ほぼ、今井氏の半生の沿った形で展開する小説です。
三部と最終章という構成になっています。
第一部では、今井氏をモデルとする主人公西悟の
巨大公共放送での下積み時代と次第に頭角を現す様を描きます。
第二部では、「チャレンジX」を立ち上げの苦闘と、
次第に人気番組へと成長する過程で深くなっていく
実力者の会長との交遊関係を描いていきます。
第三部では、一転して、公共放送局で起こる数々の不祥事によって
実力者の会長が失脚。
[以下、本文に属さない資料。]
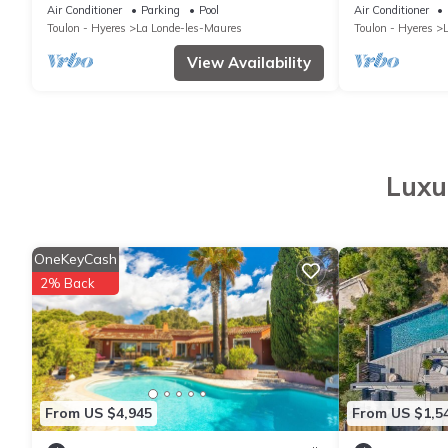
Pool, Sea Golf view, Hammam, Jacuzzi
Jacuzzi, Sea V
Air Conditioner
Parking
Pool
Air Conditioner
Toulon - Hyeres
La Londe-les-Maures
Toulon - Hyeres
View Availability
Luxu
OneKeyCash
2% Back
From US $4,945
From US $1,5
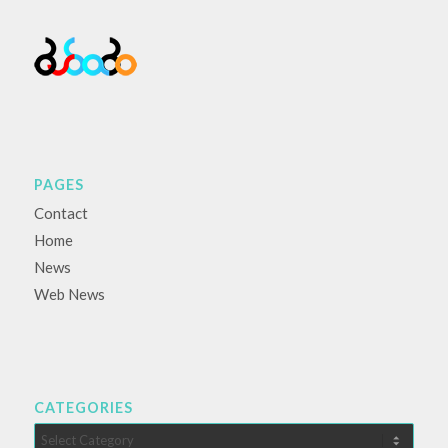
PAGES
Contact
Home
News
Web News
CATEGORIES
Categories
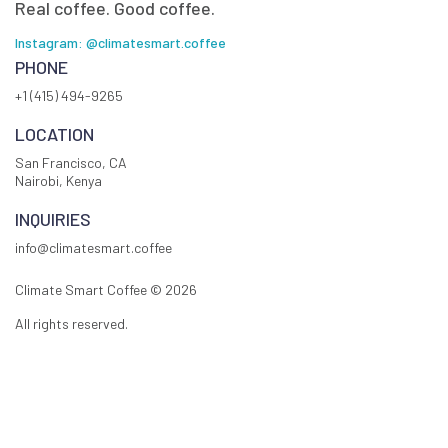
Real coffee. Good coffee.
Instagram: @climatesmart.coffee
PHONE
+1 (415) 494-9265
LOCATION
San Francisco, CA
Nairobi, Kenya
INQUIRIES
info@climatesmart.coffee
Climate Smart Coffee ©
2026
All rights reserved.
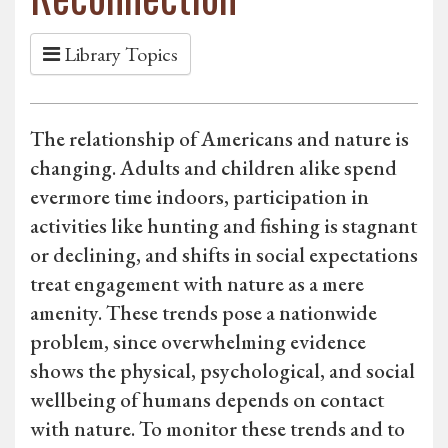
Library Topics
The relationship of Americans and nature is
changing. Adults and children alike spend
evermore time indoors, participation in
activities like hunting and fishing is stagnant
or declining, and shifts in social expectations
treat engagement with nature as a mere
amenity. These trends pose a nationwide
problem, since overwhelming evidence
shows the physical, psychological, and social
wellbeing of humans depends on contact
with nature. To monitor these trends and to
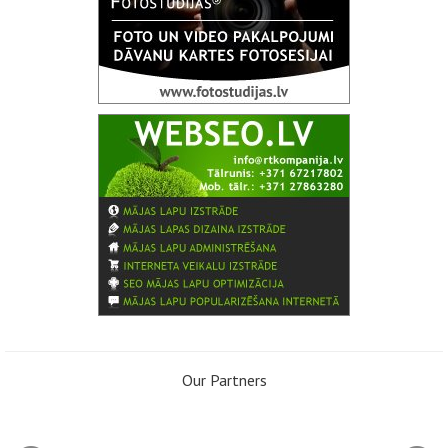
Our Partners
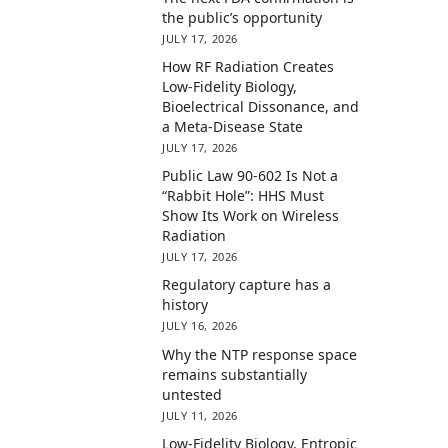
the public’s opportunity
JULY 17, 2026
How RF Radiation Creates
Low-Fidelity Biology,
Bioelectrical Dissonance, and
a Meta-Disease State
JULY 17, 2026
Public Law 90-602 Is Not a
“Rabbit Hole”: HHS Must
Show Its Work on Wireless
Radiation
JULY 17, 2026
Regulatory capture has a
history
JULY 16, 2026
Why the NTP response space
remains substantially
untested
JULY 11, 2026
Low-Fidelity Biology, Entropic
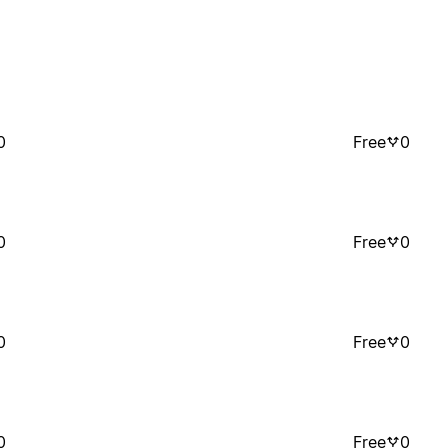
0
Free
0
0
Free
0
0
Free
0
0
Free
0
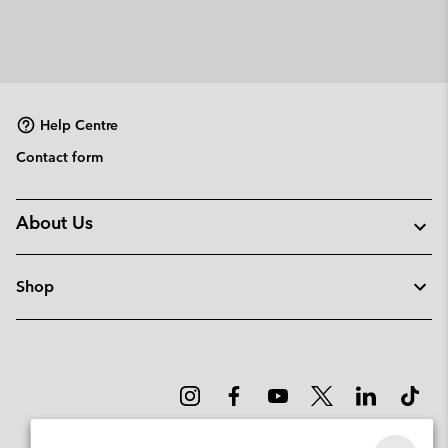
Help Centre
Contact form
About Us
Shop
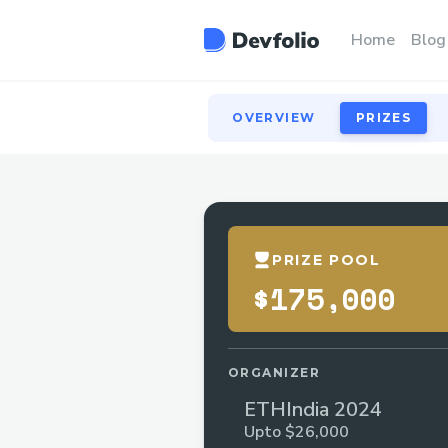
OVERVIEW
PRIZES
Home
Blog
OVERVIEW
PRIZES
PRIZE POOL
$175,000
ORGANIZER
ETHIndia 2024
Upto $26,000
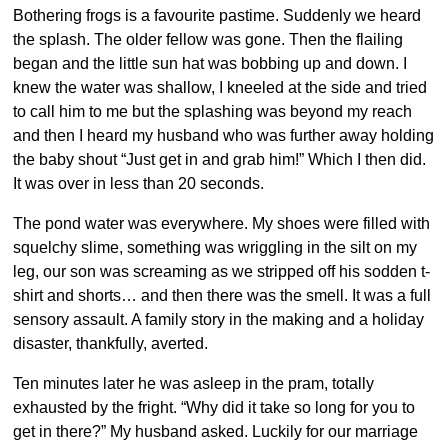
Bothering frogs is a favourite pastime. Suddenly we heard
the splash. The older fellow was gone. Then the flailing
began and the little sun hat was bobbing up and down. I
knew the water was shallow, I kneeled at the side and tried
to call him to me but the splashing was beyond my reach
and then I heard my husband who was further away holding
the baby shout “Just get in and grab him!” Which I then did.
It was over in less than 20 seconds.
The pond water was everywhere. My shoes were filled with
squelchy slime, something was wriggling in the silt on my
leg, our son was screaming as we stripped off his sodden t-
shirt and shorts… and then there was the smell. It was a full
sensory assault. A family story in the making and a holiday
disaster, thankfully, averted.
Ten minutes later he was asleep in the pram, totally
exhausted by the fright. “Why did it take so long for you to
get in there?” My husband asked. Luckily for our marriage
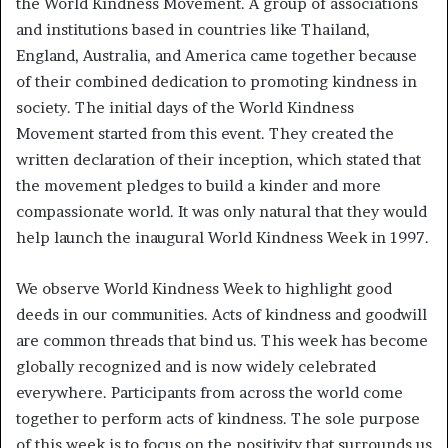
the World Kindness Movement. A group of associations
and institutions based in countries like Thailand,
England, Australia, and America came together because
of their combined dedication to promoting kindness in
society. The initial days of the World Kindness
Movement started from this event. They created the
written declaration of their inception, which stated that
the movement pledges to build a kinder and more
compassionate world. It was only natural that they would
help launch the inaugural World Kindness Week in 1997.
We observe World Kindness Week to highlight good
deeds in our communities. Acts of kindness and goodwill
are common threads that bind us. This week has become
globally recognized and is now widely celebrated
everywhere. Participants from across the world come
together to perform acts of kindness. The sole purpose
of this week is to focus on the positivity that surrounds us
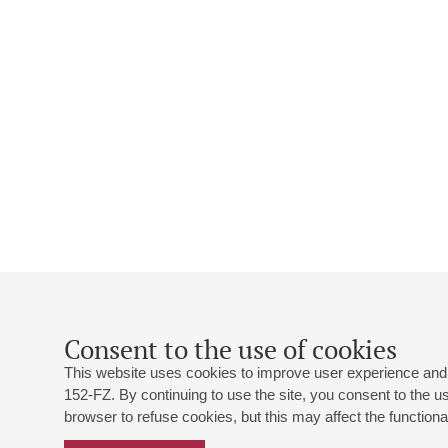
Consent to the use of cookies
This website uses cookies to improve user experience and 
152-FZ. By continuing to use the site, you consent to the 
browser to refuse cookies, but this may affect the functional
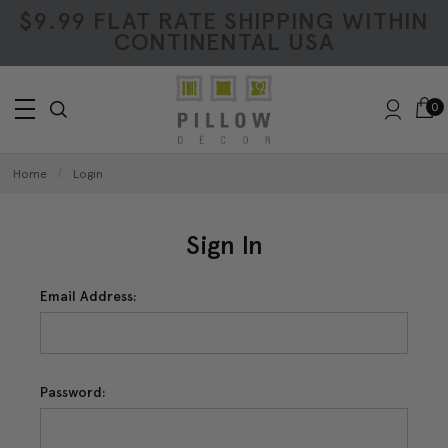
$9.99 FLAT RATE SHIPPING WITHIN
CONTINENTAL USA
0
Home
Login
Sign In
Email Address:
Password:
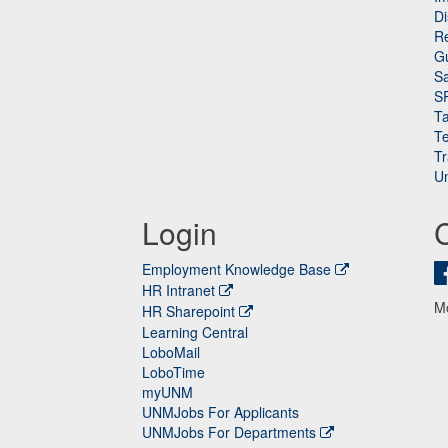
Di
Re
G
Sa
S
Ta
Te
Tr
Un
Login
Employment Knowledge Base
HR Intranet
M
HR Sharepoint
Learning Central
LoboMail
LoboTime
myUNM
UNMJobs For Applicants
UNMJobs For Departments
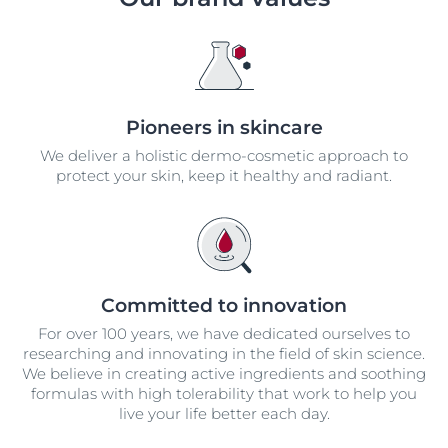
Pioneers in skincare
We deliver a holistic dermo-cosmetic approach to
protect your skin, keep it healthy and radiant.
Committed to innovation
For over 100 years, we have dedicated ourselves to
researching and innovating in the field of skin science.
We believe in creating active ingredients and soothing
formulas with high tolerability that work to help you
live your life better each day.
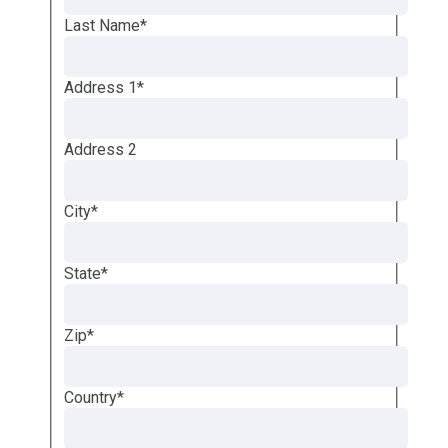
Last Name
*
Address 1
*
Address 2
City
*
State
*
Zip
*
Country
*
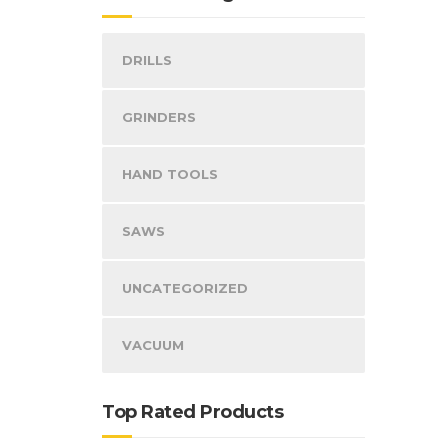
DRILLS
GRINDERS
HAND TOOLS
SAWS
UNCATEGORIZED
VACUUM
Top Rated Products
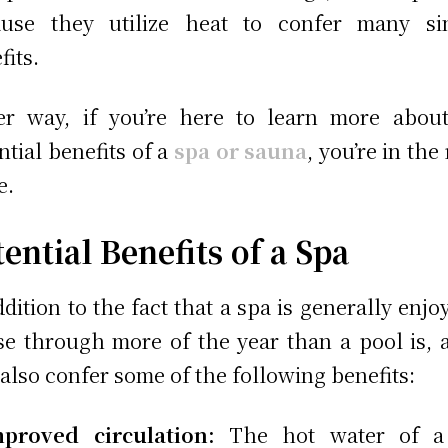
ause they utilize heat to confer many sim
fits.
er way, if you’re here to learn more abou
ntial benefits of a
spa or sauna
, you’re in the
e.
ential Benefits of a Spa
ddition to the fact that a spa is generally enjo
se through more of the year than a pool is, 
also confer some of the following benefits:
mproved circulation:
The hot water of a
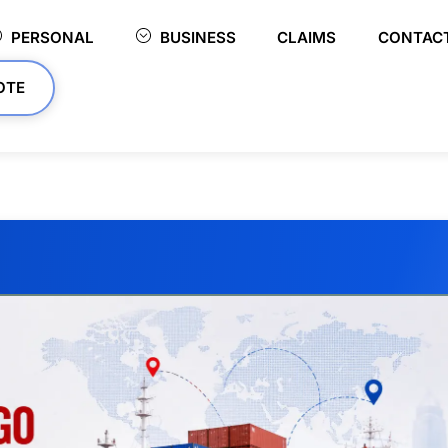
PERSONAL
BUSINESS
CLAIMS
CONTAC
OTE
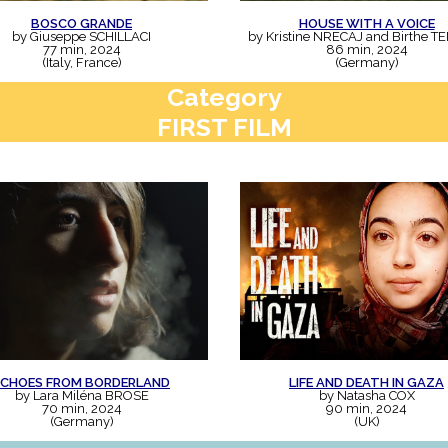
BOSCO GRANDE
HOUSE WITH A VOICE
by Giuseppe SCHILLACI
by Kristine NRECAJ and Birthe T
77 min, 2024
86 min, 2024
(Italy, France)
(Germany)
Category
FIRST FILM
ECHOES FROM BORDERLAND
LIFE AND DEATH IN GAZA
by Lara Miléna BROSE
by Natasha COX
70 min, 2024
90 min, 2024
(Germany)
(UK)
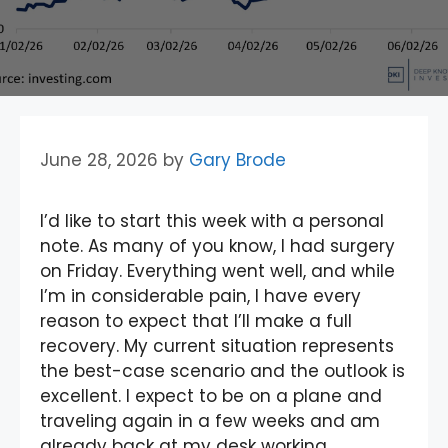
June 28, 2026
by
Gary Brode
I’d like to start this week with a personal
note. As many of you know, I had surgery
on Friday. Everything went well, and while
I’m in considerable pain, I have every
reason to expect that I’ll make a full
recovery. My current situation represents
the best-case scenario and the outlook is
excellent. I expect to be on a plane and
traveling again in a few weeks and am
already back at my desk working.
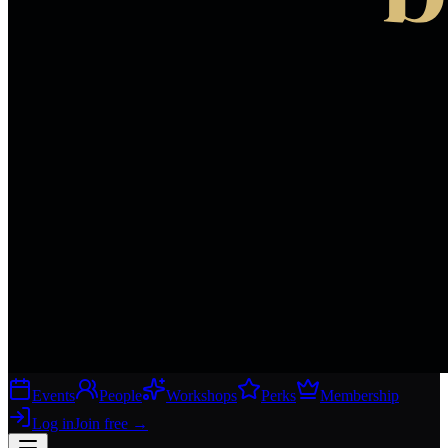
Events
People
Workshops
Perks
Membership
Log in
Join free
→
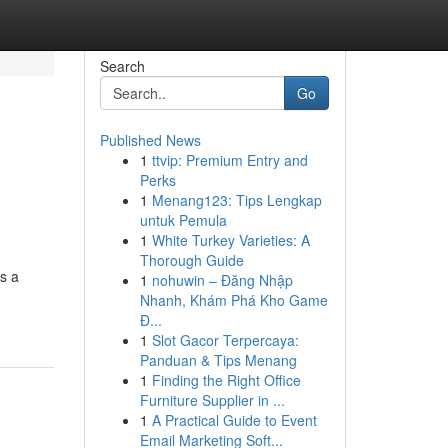
Search
Go
Published News
1
ttvip: Premium Entry and
Perks
1
Menang123: Tips Lengkap
untuk Pemula
1
White Turkey Varieties: A
Thorough Guide
's a
1
nohuwin – Đăng Nhập
Nhanh, Khám Phá Kho Game
Đ...
1
Slot Gacor Terpercaya:
Panduan & Tips Menang
1
Finding the Right Office
Furniture Supplier in ...
1
A Practical Guide to Event
Email Marketing Soft...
それとともに周囲からの主人公西悟への
風当たりも強くなり、ついには「チャレンジX」自身で起こる
ねつ造疑惑がきっかけで、転落していく様子を描いています。
最終章では、チャレンジXの打ち切りと、
西悟の退職時のトラブルが描かれています。
2000年から2009年あたりまでの
外からは伺い知ることのできなかった
NHKの内部を部分的にせよ垣間見ることができ、
それはそれで面白かったように思います。
ただ、読後感がそれほど爽やかではないのは
結末の「やるせなさ」だけでないでしょう。
著者の半生を描いているだけに
主観的な思い入れがとても激しい印象を持ちました。
ともすれば、鼻につく自慢話のオンパレードになりかねない、
数々の受賞歴や会長との交遊歴、番組への自負心。
一方で、周囲へのあまりにも激しい批判と攻撃が
かえって偏った見方なのではないかと
読者に思わせてしまうアンバランスな表現。
やや客観性が欠けるので
内幕小説としての信頼性を損なっているように思います。
確かに一方的一面的に書けば、わかりやすく面白いですが
内容が薄っぺらくなってしまいがちです。
本書はみごとにその落とし穴にはまっています。
物事には二面性があり、光と影があるはず。
あまりに偏った一面的な見方は
読者の共感を呼びにくいと思います。
もっと客観的にNHKの問題点を
あぶりだすような描き方があったはずですが、
人間同士、特に男の醜い嫉妬によって陥れられた
一人の有能な人間の物語というような展開をしてしまっています。
それではありふれた小説になってしまいます。
しかもそこに主観的な思い入れが入り込んでしまっているので、
読者が感情移入しずらい。
仕事はできるけど職場の困ったちゃん西悟の独善性が
目につきすぎてしまいます。
また、
基本的には、西悟の視点がこの小説の基軸なのですが、
所々で第三者の視点が混じったりする視点のブレが
小説の完成度を著しく落としています。
題材がいいだけにとても惜しいなと思いました。